TASK GOAL: Below are some records; find each line that carries the word "Corsi" and copy it.

++++ DATASET ENTRIES

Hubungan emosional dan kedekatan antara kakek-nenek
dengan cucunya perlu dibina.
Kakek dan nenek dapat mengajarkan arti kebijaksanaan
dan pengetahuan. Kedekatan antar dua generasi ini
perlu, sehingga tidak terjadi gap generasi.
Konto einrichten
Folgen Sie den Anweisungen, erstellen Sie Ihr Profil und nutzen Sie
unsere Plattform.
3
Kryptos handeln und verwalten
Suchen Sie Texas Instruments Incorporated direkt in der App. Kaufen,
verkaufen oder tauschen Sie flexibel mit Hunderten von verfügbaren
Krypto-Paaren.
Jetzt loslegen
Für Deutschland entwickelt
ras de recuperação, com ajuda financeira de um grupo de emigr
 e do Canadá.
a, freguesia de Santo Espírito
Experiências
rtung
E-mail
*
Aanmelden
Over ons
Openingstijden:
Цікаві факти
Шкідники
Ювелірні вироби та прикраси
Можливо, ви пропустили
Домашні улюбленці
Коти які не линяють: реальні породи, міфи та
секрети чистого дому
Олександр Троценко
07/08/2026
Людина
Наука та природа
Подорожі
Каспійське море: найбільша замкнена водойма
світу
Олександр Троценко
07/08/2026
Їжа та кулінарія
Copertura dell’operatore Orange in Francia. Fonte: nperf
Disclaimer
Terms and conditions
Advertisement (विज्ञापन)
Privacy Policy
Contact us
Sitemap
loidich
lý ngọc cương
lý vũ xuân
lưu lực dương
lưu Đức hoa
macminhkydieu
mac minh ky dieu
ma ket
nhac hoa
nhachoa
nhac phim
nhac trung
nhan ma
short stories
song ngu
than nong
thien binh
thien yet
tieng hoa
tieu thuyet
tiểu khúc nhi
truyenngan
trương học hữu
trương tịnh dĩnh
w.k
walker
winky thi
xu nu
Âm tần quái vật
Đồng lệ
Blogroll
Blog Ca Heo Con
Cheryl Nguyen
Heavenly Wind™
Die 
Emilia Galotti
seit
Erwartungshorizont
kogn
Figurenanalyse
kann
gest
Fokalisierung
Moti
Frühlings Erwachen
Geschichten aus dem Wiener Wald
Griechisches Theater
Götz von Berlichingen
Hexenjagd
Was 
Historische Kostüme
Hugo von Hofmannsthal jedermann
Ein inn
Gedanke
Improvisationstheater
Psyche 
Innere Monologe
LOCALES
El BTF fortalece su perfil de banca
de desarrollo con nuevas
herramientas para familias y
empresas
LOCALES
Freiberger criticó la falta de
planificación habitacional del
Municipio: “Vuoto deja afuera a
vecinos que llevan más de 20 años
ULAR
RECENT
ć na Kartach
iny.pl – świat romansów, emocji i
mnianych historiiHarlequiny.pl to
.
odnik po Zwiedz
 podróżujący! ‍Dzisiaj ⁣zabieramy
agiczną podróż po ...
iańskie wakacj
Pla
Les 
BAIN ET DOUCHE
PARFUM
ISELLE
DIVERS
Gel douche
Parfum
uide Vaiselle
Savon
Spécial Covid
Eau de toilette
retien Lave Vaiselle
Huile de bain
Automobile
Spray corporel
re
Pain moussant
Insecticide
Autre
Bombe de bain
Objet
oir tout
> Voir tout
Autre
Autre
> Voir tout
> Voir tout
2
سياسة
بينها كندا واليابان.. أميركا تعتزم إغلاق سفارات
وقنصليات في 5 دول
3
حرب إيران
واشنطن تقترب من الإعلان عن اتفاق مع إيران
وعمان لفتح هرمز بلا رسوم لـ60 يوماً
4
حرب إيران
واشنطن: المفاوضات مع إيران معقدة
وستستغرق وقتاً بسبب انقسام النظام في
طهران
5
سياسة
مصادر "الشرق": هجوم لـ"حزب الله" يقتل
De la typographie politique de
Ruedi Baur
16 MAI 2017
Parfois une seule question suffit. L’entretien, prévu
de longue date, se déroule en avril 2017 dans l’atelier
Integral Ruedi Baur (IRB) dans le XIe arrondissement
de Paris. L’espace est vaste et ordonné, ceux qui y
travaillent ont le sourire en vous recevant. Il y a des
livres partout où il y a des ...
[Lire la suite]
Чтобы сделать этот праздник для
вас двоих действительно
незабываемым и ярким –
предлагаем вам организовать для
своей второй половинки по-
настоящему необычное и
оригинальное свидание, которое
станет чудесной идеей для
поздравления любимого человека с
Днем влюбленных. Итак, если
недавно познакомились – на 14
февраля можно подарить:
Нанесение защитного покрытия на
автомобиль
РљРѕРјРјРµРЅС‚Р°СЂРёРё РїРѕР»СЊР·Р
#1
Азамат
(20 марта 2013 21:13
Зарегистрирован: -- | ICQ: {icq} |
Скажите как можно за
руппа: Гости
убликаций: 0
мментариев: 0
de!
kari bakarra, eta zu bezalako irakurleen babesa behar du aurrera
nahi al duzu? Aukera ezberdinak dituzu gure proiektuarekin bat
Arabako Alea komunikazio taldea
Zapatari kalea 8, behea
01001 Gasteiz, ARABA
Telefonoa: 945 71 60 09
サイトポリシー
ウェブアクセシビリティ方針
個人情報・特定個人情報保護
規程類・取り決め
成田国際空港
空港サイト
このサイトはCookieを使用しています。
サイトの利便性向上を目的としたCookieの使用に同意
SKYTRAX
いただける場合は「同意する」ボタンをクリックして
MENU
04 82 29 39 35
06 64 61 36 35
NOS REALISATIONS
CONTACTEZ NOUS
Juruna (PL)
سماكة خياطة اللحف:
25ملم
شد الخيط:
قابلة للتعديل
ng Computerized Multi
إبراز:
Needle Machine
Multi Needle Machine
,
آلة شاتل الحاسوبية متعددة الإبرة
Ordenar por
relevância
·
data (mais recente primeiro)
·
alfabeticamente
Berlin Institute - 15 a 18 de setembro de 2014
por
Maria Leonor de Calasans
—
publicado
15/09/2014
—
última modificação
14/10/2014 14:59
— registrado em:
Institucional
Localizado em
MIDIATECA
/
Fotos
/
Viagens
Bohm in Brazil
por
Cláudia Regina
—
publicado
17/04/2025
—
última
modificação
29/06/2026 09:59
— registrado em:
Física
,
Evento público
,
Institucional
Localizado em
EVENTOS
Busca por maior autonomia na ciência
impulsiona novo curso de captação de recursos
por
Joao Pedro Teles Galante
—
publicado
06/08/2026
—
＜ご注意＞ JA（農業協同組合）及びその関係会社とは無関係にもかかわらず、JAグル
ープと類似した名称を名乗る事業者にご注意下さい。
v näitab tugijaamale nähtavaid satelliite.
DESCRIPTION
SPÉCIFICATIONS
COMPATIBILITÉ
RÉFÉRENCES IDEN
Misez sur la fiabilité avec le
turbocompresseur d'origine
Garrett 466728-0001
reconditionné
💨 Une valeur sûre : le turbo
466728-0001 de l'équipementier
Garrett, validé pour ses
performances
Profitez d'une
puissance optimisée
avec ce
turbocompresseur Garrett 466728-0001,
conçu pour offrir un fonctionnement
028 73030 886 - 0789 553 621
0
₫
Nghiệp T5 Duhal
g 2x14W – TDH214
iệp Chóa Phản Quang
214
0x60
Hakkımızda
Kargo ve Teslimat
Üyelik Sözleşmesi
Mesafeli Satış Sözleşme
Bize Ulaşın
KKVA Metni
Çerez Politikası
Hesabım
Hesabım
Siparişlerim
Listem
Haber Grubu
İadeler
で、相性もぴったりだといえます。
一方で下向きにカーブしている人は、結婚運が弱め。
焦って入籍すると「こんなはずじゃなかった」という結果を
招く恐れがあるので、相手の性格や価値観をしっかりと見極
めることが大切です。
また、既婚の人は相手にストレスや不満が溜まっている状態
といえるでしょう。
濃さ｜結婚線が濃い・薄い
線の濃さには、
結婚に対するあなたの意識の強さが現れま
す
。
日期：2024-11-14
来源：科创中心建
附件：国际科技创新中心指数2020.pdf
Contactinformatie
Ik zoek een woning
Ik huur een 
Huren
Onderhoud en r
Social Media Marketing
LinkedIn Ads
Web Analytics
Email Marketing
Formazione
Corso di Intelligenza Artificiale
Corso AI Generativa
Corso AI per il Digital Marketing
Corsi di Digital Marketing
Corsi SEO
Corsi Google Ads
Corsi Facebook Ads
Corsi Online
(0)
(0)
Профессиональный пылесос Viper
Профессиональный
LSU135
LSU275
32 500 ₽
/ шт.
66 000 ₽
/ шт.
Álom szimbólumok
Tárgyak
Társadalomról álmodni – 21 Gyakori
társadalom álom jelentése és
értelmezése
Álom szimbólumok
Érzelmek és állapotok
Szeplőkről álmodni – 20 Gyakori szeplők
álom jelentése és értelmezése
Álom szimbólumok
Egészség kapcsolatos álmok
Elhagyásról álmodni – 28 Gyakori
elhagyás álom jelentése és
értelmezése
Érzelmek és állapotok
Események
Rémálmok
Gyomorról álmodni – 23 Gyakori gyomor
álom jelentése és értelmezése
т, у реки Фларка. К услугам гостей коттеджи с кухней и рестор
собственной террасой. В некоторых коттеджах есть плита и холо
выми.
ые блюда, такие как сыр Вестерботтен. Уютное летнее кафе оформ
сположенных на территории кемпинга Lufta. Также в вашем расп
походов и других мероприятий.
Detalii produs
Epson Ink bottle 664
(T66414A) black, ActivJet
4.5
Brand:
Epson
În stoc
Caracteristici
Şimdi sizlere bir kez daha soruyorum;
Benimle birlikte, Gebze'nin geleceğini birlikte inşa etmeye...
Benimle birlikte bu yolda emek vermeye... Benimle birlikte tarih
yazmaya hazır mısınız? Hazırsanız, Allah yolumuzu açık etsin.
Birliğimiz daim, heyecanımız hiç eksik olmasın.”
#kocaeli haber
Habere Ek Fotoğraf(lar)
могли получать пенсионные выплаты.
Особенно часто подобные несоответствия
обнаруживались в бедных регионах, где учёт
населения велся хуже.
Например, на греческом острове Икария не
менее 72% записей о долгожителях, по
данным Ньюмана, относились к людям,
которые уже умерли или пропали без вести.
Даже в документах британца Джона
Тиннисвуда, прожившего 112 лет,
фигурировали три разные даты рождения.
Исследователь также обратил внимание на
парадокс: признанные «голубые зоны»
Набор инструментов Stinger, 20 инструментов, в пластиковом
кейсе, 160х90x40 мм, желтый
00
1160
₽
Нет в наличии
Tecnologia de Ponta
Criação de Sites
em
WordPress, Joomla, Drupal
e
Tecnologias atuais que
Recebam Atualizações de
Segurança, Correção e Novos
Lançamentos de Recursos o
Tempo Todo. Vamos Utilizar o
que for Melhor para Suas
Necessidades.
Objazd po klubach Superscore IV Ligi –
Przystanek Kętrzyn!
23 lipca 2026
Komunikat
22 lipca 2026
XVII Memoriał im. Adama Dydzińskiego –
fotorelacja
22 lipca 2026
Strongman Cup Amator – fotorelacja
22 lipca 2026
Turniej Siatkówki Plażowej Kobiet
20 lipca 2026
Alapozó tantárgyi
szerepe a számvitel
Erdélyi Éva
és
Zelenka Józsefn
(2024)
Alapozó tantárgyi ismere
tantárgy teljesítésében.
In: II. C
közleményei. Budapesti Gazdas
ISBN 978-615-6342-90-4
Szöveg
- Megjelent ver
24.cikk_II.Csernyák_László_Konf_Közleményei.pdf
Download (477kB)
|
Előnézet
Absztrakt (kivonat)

++++++++

EXERCISE RESPONSE:
Corsi di Digital Marketing
Corsi SEO
Corsi Google Ads
Corsi Facebook Ads
Corsi Online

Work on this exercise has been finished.